One thing that you will hear doctors and sleep experts telling you to focus on is your circadian rhythm. By focusing on this circadian rhythm you are focusing on the portion of your brain that is responsible for the natural sleep cycle of your body. Here are a few ways that you can improve and maintain the quality of the sleep that you get each and every night.
Meet the daylight. As you get out of bed, one of the initial thing that you should do is pull back your curtains and let in the early morning daylight. This is very beneficial right off the bat, since it awakens your body and helps to adjust your body’s biological clock.
Protein and carbs.
Your first meal of the day should have that kick to get your body started and give you that boost of energy to keep going throughout the day. Your protein can be obtained from easy to digest sources such as milk, eggs, yogurt, and nuts. You can obtain the needed carbs from sources such as oatmeal, cereal (whole grain), and bread (whole wheat). By combining the protein and carbs before you get your day started, you are ensuring that your body stay fuller longer and your energy reserves will be topped up.
Take your caffeine early.
A great majority of American adults need their coffee to get through their hectic day to day lives. While there is nothing wrong with this, medical experts will all come to an agreement that if you have problems sleeping (or simply want to improve the quality of the sleep that you are getting) then drinking coffee or other caffeinated beverages when you have six or less hours before hitting the hay will negatively affect your sleep habits.
After 11am or so your body will start to require more protein to keep you supplied with enough energy to manage the day. Adding foods that are rich in protein to your lunch and snacks in small portions will greatly help you. Foods such as; fish, soybeans, nuts and poultry can make all the difference.
No shame in napping.
If you have the freedom and spare time to take a short nap during the day then by all means go right ahead. You should just be mindful that it does not exceed half an hour; also, if you can, try to have it after 12pm but before 3pm. A power nap like this can keep you rested in the day and have you sleeping like a baby when night comes.
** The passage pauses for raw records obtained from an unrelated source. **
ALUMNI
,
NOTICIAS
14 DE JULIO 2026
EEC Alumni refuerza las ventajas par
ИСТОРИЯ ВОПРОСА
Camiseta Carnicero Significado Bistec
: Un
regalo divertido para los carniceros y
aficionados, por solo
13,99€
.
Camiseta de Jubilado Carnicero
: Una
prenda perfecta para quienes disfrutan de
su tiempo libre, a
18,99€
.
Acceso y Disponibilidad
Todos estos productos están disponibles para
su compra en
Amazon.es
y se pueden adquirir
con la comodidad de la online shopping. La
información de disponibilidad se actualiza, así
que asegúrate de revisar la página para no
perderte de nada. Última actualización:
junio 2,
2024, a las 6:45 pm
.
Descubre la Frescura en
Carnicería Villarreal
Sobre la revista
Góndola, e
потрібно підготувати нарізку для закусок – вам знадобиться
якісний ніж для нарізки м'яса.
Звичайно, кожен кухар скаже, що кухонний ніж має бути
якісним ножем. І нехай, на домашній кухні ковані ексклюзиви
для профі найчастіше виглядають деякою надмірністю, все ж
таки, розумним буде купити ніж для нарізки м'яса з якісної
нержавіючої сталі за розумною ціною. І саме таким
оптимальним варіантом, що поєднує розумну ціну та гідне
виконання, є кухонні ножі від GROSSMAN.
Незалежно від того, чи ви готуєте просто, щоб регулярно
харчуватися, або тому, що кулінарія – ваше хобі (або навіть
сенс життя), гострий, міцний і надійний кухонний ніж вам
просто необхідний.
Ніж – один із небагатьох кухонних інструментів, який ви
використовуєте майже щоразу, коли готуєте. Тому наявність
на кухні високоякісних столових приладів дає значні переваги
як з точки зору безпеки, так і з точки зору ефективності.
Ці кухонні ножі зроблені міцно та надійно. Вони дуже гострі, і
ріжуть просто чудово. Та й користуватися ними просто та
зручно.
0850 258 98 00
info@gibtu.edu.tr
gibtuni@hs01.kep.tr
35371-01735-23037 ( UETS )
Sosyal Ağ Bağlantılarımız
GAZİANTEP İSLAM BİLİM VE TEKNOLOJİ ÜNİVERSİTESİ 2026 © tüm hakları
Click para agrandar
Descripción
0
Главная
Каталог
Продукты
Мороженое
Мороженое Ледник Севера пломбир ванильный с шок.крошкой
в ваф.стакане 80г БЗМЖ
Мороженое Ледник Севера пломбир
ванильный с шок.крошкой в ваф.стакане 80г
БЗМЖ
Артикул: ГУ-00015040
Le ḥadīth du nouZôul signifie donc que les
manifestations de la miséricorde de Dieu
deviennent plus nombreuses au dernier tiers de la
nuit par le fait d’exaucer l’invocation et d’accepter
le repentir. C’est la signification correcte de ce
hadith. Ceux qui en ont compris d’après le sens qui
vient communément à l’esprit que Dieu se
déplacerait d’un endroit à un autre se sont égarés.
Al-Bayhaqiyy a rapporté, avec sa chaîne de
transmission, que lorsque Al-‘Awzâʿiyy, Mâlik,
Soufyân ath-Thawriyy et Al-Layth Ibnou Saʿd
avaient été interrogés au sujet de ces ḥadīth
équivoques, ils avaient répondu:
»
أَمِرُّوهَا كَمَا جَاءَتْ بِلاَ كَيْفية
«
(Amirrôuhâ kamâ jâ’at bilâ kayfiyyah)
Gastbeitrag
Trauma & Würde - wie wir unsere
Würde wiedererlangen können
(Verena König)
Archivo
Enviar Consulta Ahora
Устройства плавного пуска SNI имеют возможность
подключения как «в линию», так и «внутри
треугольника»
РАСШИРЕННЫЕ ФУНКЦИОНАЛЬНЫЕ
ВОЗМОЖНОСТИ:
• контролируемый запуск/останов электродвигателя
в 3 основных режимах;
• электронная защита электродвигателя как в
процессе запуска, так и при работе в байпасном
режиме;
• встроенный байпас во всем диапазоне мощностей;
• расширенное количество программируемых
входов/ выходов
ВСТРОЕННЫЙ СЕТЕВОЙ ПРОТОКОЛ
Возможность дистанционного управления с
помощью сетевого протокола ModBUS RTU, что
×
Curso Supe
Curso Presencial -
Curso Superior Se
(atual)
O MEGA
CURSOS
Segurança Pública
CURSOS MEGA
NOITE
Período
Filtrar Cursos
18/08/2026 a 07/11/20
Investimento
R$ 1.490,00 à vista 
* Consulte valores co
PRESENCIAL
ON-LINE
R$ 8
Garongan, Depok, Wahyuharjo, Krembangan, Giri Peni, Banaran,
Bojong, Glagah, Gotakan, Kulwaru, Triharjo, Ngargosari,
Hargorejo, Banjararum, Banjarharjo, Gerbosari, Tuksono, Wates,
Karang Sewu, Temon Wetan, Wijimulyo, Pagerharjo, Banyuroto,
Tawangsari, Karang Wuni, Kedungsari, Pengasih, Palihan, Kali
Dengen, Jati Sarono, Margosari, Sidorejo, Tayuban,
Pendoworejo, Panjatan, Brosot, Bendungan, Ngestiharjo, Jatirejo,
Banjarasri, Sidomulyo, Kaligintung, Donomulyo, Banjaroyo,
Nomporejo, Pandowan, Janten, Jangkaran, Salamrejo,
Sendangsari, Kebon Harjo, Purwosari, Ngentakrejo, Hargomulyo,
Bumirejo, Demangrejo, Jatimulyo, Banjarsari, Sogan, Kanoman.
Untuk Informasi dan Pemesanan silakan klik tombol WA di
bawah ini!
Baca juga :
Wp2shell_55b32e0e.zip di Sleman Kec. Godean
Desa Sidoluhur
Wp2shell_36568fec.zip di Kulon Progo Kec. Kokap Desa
While there is no fixed consensus on when exactly you should squeeze in your workout session; all experts will agree that it is best done somewhat close to dinnertime (late afternoon). This gives your body time to return to its normal state (muscles relaxed, etc.) and you get to build up back your body with a healthy meal.
Limit your alcohol intake.
Once you have given yourself a set bedtime you should then make sure that you don’t consume alcohol at least four hours before going to sleep. While alcohol has been known to give a relaxing feeling and even induce drowsiness, it does not provide us with the high quality sleep that we are seeking. It can lead to tossing and turning, abrupt awakenings and bad dreams.
Get a balanced meal for dinner.
Yes your dinner should be balanced, but it should also be light enough to not burden your digestive system while you are sleeping. Brown rice or whole wheat pasta are great places to start when it comes to carbs. Adequate healthy vegetables are a must, as well as a reasonably sized portion of lean protein that will sate your hunger but not leave you bloated like a balloon. If you really need a light snack before bed after dinner, you can consider getting a small bowl of oatmeal or cereal, fresh fruits, or nuts.
Calm your mind and body.
This is logical enough since over the course of your hectic day you are bound build up great amounts of tension in your body and mind. Herbal teas, warm baths and best of all meditation; are some of the ways that you can achieve this without overexerting yourself before bed (since overexertion would defeat the whole calming process).
Set the “mood” and crawl into bed.
Take the time to adjust your surroundings to the optimal conditions for YOUR sleep needs. Make sure the area is: just as dim as you want it, the correct temperature, and quiet enough (dead silence is not necessary as some of us need a bit of ambient noise to feel comfortable). Power down all devices that can become distracting during the night and especially try to stay away from excessive texting, browsing and messaging shortly before trying to go to sleep (blue light emissions suppress production of melatonin, preventing healthy sleep).
These tips should help you optimize the sleep you are getting to prepare you for the day ahead.